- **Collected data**
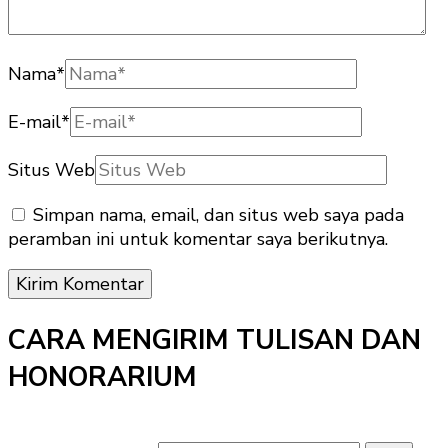
Nama
*
E-mail
*
Situs Web
Simpan nama, email, dan situs web saya pada
peramban ini untuk komentar saya berikutnya.
CARA MENGIRIM TULISAN DAN
HONORARIUM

- **Task directions**
Leave the images out and print each entry exactly.

- **Exercise result**
Nama
*
E-mail
*
Situs Web
Simpan nama, email, dan situs web saya pada
peramban ini untuk komentar saya berikutnya.
CARA MENGIRIM TULISAN DAN
HONORARIUM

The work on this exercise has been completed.